Programming in R

John Fox

(Department of Sociology, McMaster University)

ICPSR Summer Program

2009

Office Hours: 12:30-1:30 325 HN Email: jfox AT mcmaster.ca
Teaching Assistant: Kurt Pyle, Office Hours: 12:30-2:00 320 HN Email: pylekurt AT msu.edu

illustrative 3D rgl graphlowess

The S statistical programming language and computing environment has become the de-facto standard among statisticians and has made substantial inroads in the social sciences. A statistical software “package,” such as SPSS, makes routine data analysis relatively easy, but makes it relatively difficult to do things that are innovative or non-standard, or to add to the built-in capabilities of the package. In contrast, a good statistical computing environment also makes routine data analysis easy, but additionally supports convenient programming.

This two-week course focuses on programming in R, a free, open-source implementation of S. (A commercial implementation of S called S-PLUS is still available, but has been eclipsed by R.) Some previous exposure to R is assumed, but not necessarily to programming in R, nor to programming in general. The course is project-oriented: In addition to small daily problems, each participant is encouraged to complete a substantial programming project in R, either working individually or as part of a collaborative team.


Exercises

A note of explanation concerning the exercises: I'd like you to complete and submit to the course TA at least one exercise each day. These may be selected from among the exercises given in the table below, or you may make up your own exercises as long as they are generally appropriate to the day's topic. Indeed, I encourage you to complete exercises that are directly relevant to your project (see below). If you're working on a team project, then feel free to complete either an individual or team exercise, as appropriate.


Topics

Topic (days)

Optional Reading (in the R and S-PLUS Companion)

Course Materials
1. Review of data analysis using R Ch. 1, Sec. 2.1-2.2, Ch. 3-5 R script: Review.R; data files: Duncan.txt, Powers.txt, Long.txt; exercises; refererence cards: Tom Short's, Jonathan Baron's.
2-3. Basic R programming Sec. 8.1-8.4, 8.6 (new edition 8.1-8.5, 8.10) R script: Basic-programming.R; logistic-regression notes; exercises.
4. Data and data structures in R Sec. 2.3-2.4 R script: Data-structures.R; data files: Prestige.txt, Duncan.xls, nations.por; exercises.
5. Object-oriented programming and lexical scope  in R Sec. 8.4-8.5 (new edition 8.7, 8.9) R script: Object-oriented-programming.R; exercises.
6. Improving and debugging R programs (new edition 8.6)
R script: Debugging.R; exercises; bugged-functions.R.
7. Writing statisical-modeling functions and R packages(new edition 8.8)R script: Modeling-functions-and-packages.R; other files: matrixDemos.R, matrixDemos.zip (WARNING: not a Windows binary package -- do not install); package-building notes; exercises; Windows package-building tools
8. R graphics (time permitting)Ch. 7 R script: Graphics.R; example graphs; data file: UnitedNations.txt; exercises; symbols-colours.R.


Acquiring R

Windows Users

You can download the R Windows installer from CRAN; then double-click on the installer to install R as you would any Windows software.

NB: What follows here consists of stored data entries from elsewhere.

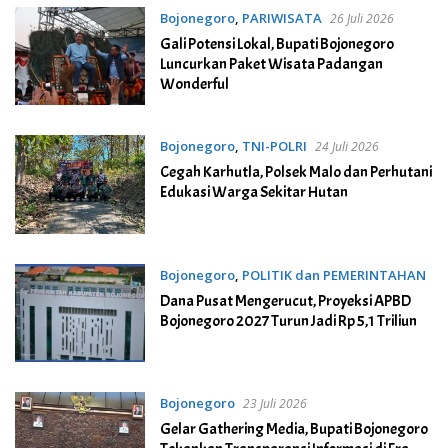
Bojonegoro
,
PARIWISATA
26 Juli 2026
Gali Potensi Lokal, Bupati Bojonegoro
Luncurkan Paket Wisata Padangan
Wonderful
Bojonegoro
,
TNI-POLRI
24 Juli 2026
Cegah Karhutla, Polsek Malo dan Perhutani
Edukasi Warga Sekitar Hutan
Bojonegoro
,
POLITIK dan PEMERINTAHAN
23 Juli 2026
Dana Pusat Mengerucut, Proyeksi APBD
Bojonegoro 2027 Turun Jadi Rp 5,1 Triliun
Bojonegoro
23 Juli 2026
Gelar Gathering Media, Bupati Bojonegoro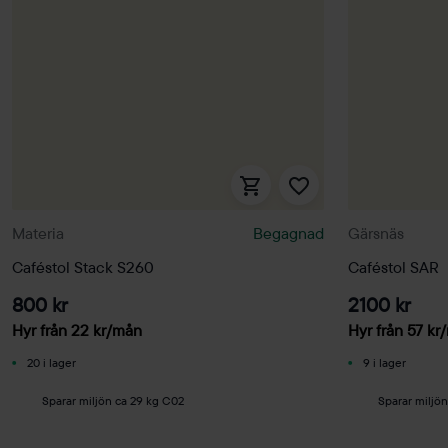
Materia
Begagnad
Gärsnäs
Caféstol Stack S260
Caféstol SAR
800 kr
2100 kr
Hyr från
22
kr
/mån
Hyr från
57
kr
20 i lager
9 i lager
Sparar miljön ca 29 kg C02
Sparar miljö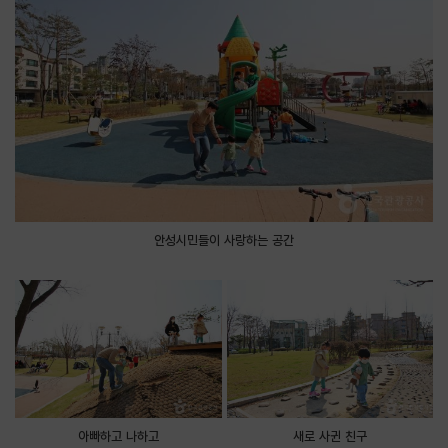
안성시민들이 사랑하는 공간
아빠하고 나하고
새로 사귄 친구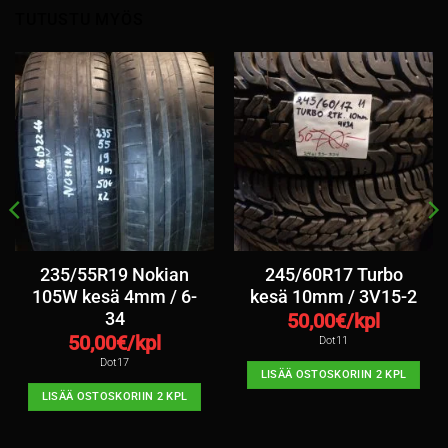
TUTUSTU MYÖS
235/55R19 Nokian
245/60R17 Turbo
105W kesä 4mm / 6-
kesä 10mm / 3V15-2
34
50,00
€/kpl
50,00
€/kpl
Dot11
Dot17
LISÄÄ OSTOSKORIIN 2 KPL
LISÄÄ OSTOSKORIIN 2 KPL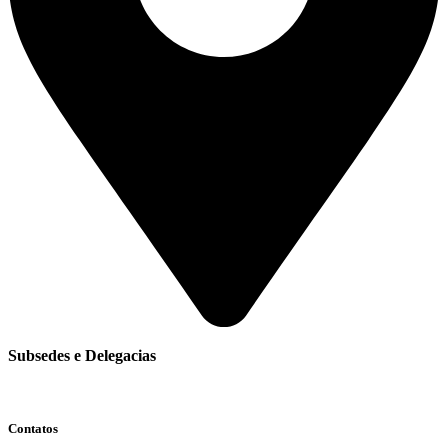
Subsedes e Delegacias
Clique aqui
Contatos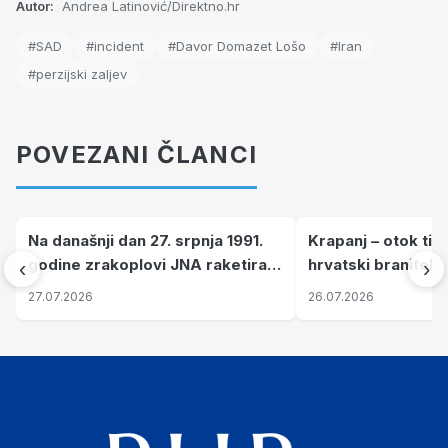
Autor:
Andrea Latinović/Direktno.hr
#SAD
#incident
#Davor Domazet Lošo
#Iran
#perzijski zaljev
POVEZANI ČLANCI
Na današnji dan 27. srpnja 1991.
Krapanj – otok tiš
godine zrakoplovi JNA raketirali
hrvatski branitelj
‹
›
su vojarnu i obučni centar "Nikola
pronalaze mir
27.07.2026
26.07.2026
Šubić Zrinski" popularno zvanu
"Opatovačka pustara"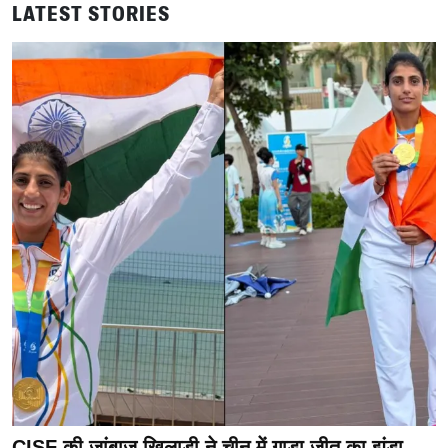
LATEST STORIES
CISF की जांबाज खिलाड़ी ने चीन में गाड़ा जीत का झंडा,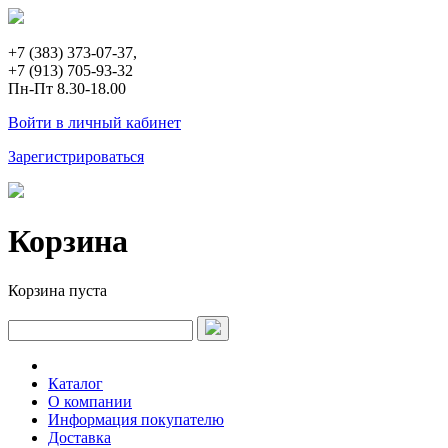
+7 (383) 373-07-37,
+7 (913) 705-93-32
Пн-Пт 8.30-18.00
Войти в личный кабинет
Зарегистрироваться
Корзина
Корзина пуста
Каталог
О компании
Информация покупателю
Доставка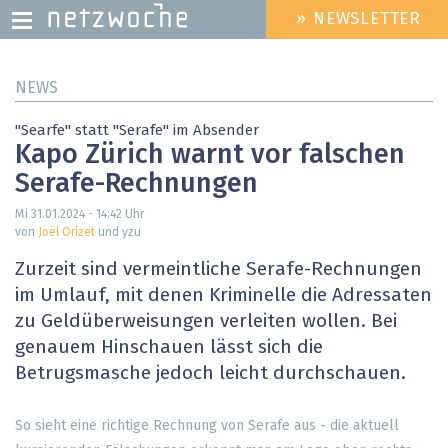
» NEWSLETTER
HEADER
MENU
Direkt
NEWS
zum
Inhalt
"Searfe" statt "Serafe" im Absender
Kapo Zürich warnt vor falschen
Serafe-Rechnungen
Mi 31.01.2024 - 14:42
Uhr
von
Joël Orizet
und yzu
Zurzeit sind vermeintliche Serafe-Rechnungen
im Umlauf, mit denen Kriminelle die Adressaten
zu Geldüberweisungen verleiten wollen. Bei
genauem Hinschauen lässt sich die
Betrugsmasche jedoch leicht durchschauen.
So sieht eine richtige Rechnung von Serafe aus - die aktuell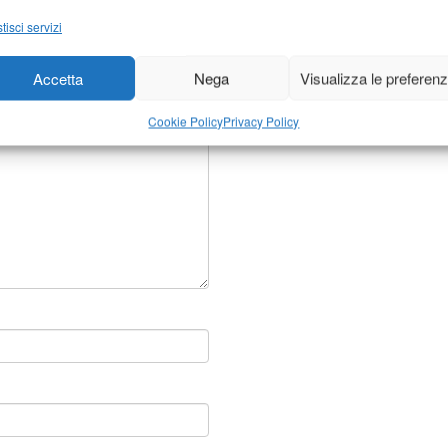
tisci servizi
ontrassegnati
*
Accetta
Nega
Visualizza le preferen
Cookie Policy
Privacy Policy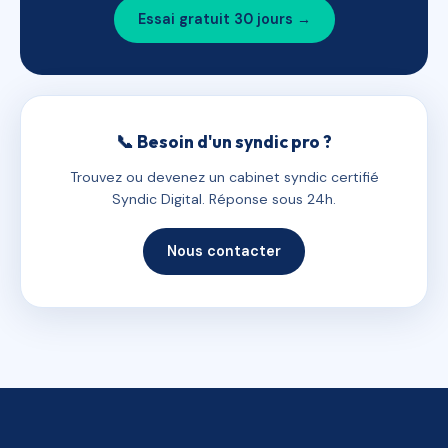
Essai gratuit 30 jours →
📞 Besoin d'un syndic pro ?
Trouvez ou devenez un cabinet syndic certifié
Syndic Digital. Réponse sous 24h.
Nous contacter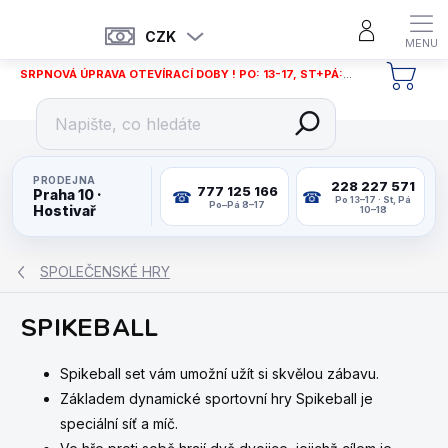
Přejít
na
CZK
obsah
SRPNOVÁ ÚPRAVA OTEVÍRACÍ DOBY ! PO: 13-17, ST+PÁ: 12-18
NÁKU
KOŠÍ
PRODEJNA
228 227 571
777 125 166
Praha 10 ·
Po 13–17 · St, Pá
Po–Pá 8–17
Hostivař
10–18
SPOLEČENSKÉ HRY
SPIKEBALL
Spikeball set vám umožní užít si skvělou zábavu.
Základem dynamické sportovní hry Spikeball je
speciální síť a míč.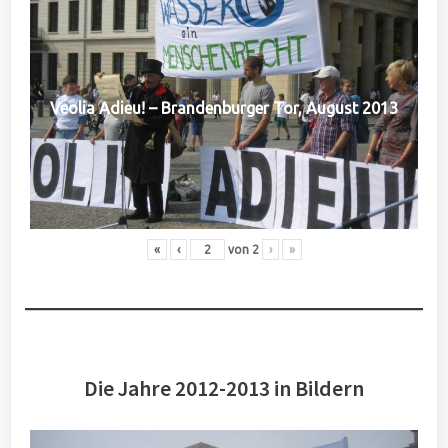
Veolia Adieu! – Brandenburger Tor, August 2013
«
‹
von
2
›
»
Die Jahre 2012-2013 in Bildern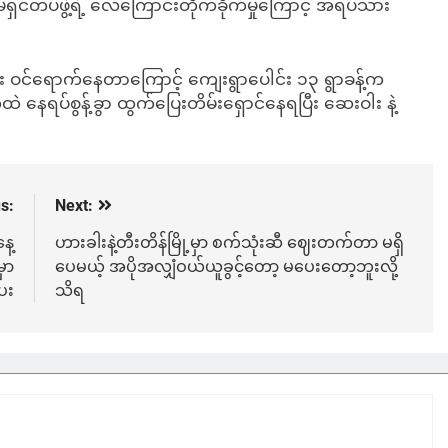
်တပ်ဖွဲ့ရဲ့ လေကြောင်းတိုက်ခိုက်မှုကြောင့် အရပ်သား
ထိုး ဝင်ရောက်နေတာကြောင့် ကျေးရွာပေါင်း ၁၃ ရွာခန့်က
ပ်စွန့်ခွာ ထွက်ပြေးတိမ်းရှောင်နေရပြီး ဆေးဝါး နဲ့
s:
Next:
ေ့
ဟားခါးနဲ့တီးတိန်မြို့မှာ စက်သုံးဆီ ဈေးတက်တာ မရှိ
ှာ
ပေမယ့် အပိုအလျှံဝယ်ယူခွင့်တော့ မပေးတော့ဘူးလို့
ေး
သိရ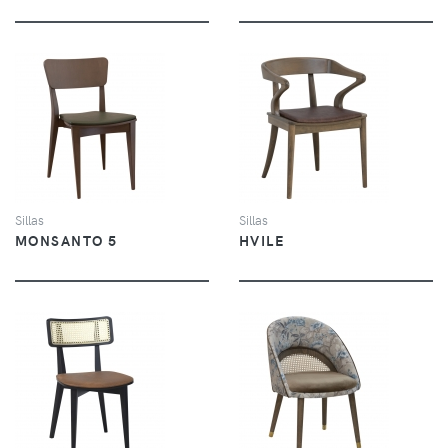
VER
VER
Sillas
Sillas
MONSANTO 5
HVILE
VER
VER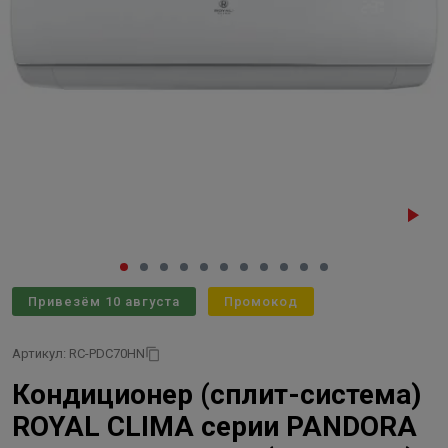
Привезём 10 августа
Промокод
Артикул: RC-PDC70HN
Кондиционер (сплит-система)
ROYAL CLIMA серии PANDORA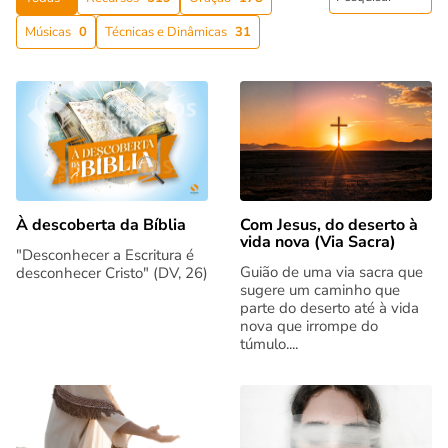
Músicas
0
Técnicas e Dinâmicas
31
Com Jesus, do deserto à
À descoberta da Bíblia
vida nova (Via Sacra)
"Desconhecer a Escritura é
Guião de uma via sacra que
desconhecer Cristo" (DV, 26)
sugere um caminho que
parte do deserto até à vida
nova que irrompe do
túmulo....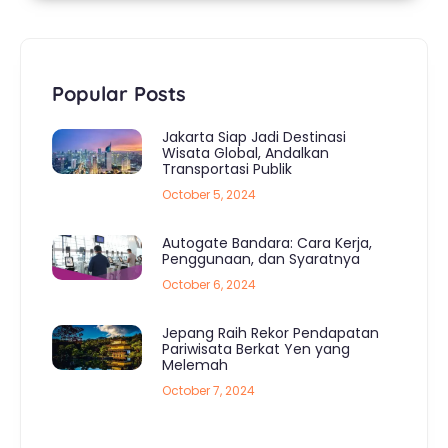
Popular Posts
Jakarta Siap Jadi Destinasi
Wisata Global, Andalkan
Transportasi Publik
October 5, 2024
Autogate Bandara: Cara Kerja,
Penggunaan, dan Syaratnya
October 6, 2024
Jepang Raih Rekor Pendapatan
Pariwisata Berkat Yen yang
Melemah
October 7, 2024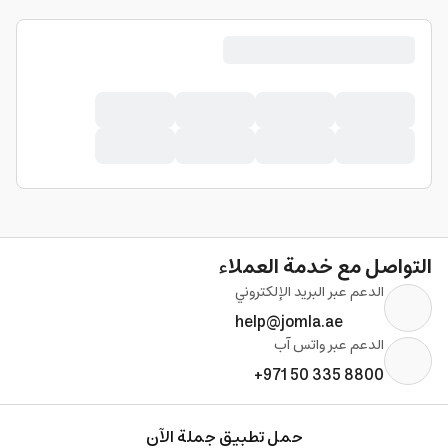
التواصل مع خدمة العملاء
الدعم عبر البريد الإلكتروني
help@jomla.ae
الدعم عبر واتس آب
+971 50 335 8800
حمل تطبيق جملة الآن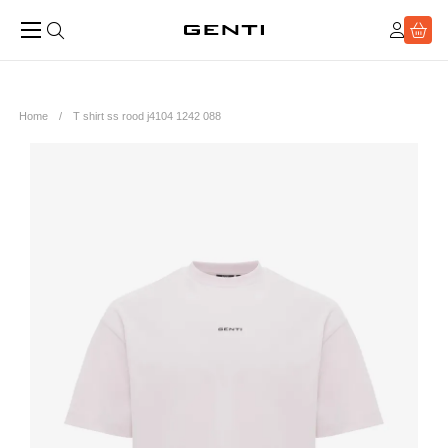
Home
T shirt ss rood j4104 1242 088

You can subsequently download and install only those packages that you want over the Internet from CRAN, via the Packages -> Install packages from CRAN menu in the RGui console. 

Mac Users

A universal binary for Mac OS X 10.4.4 and higher is available from CRAN. Double-click on the icon for R.mpkg in the disk image to install R. You can then download and install packages over the Internet via the Packages & Data -> Packages Installer menu.

Linux/Unix Users

Precompiled binaries for many Linux systems are avaiable from CRAN, or users can compile R from source. See CRAN for details.

Projects

Because programming is primarily a learn-by-doing activity, I strongly encourage all participants to complete a substantial R programming project. As mentioned, projects may be undertaken by individuals or by teams. Good projects should be doable during at most the first month of the Summer Program, should be of interest to the programmers, and should be within the programmers’ statistical competence.

A project may entail writing a single function (e.g., to fit a particular type of statistical model); or, more likely, several related functions; or, even better, a package containing related functions, associated documentation, and possibly data. Because there are more than 1700 packages on CRAN (and more than 300 in the Bioconductor package repository), it may be difficult to find entirely novel projects. Although it would be desirable to write a novel program, the principal criterion for projects is that they provide useful learning experiences.

In addition to some class time devoted to projects, I and the TA will have regular office hours to assist participants, and the TA will convene additional help sessions.


Selected Bibliography

There has been an explosion of sources on R, with many titles of the form “X with R” (where "X" is some area of statistics). Moreover, many statistics books not specifically focused on R contain R code and examples. The following bibliography focuses instead on books that deal primarily with R programming, R graphics, and closely related topics.

An exception is my book, J. Fox, An R and S-PLUS Companion to Applied Regression, Sage, 2002. Although the focus is not on programming, and the book is a bit dated, many of the examples and much of the code that I use in this course are derived from it. The course is meant to be self-contained, and you do not have to read this or any other book to take it; you may, however, find relevant sections of the book, indicated in the course outline, to be useful. A web site for the book, with scripts for the examples, several on-line appendices, and some other R-related materials may be found at <http://socserv.mcmaster.ca/jfox/Books/Companion/index.html>. The book is associated with the car package for R. A draft version of the revised and expanded Chapter 8 on programming from the second edition of this book (in preparation with co-author Sanford Weisberg and retitled An R Companion to Applied Regression) will be distributed in class.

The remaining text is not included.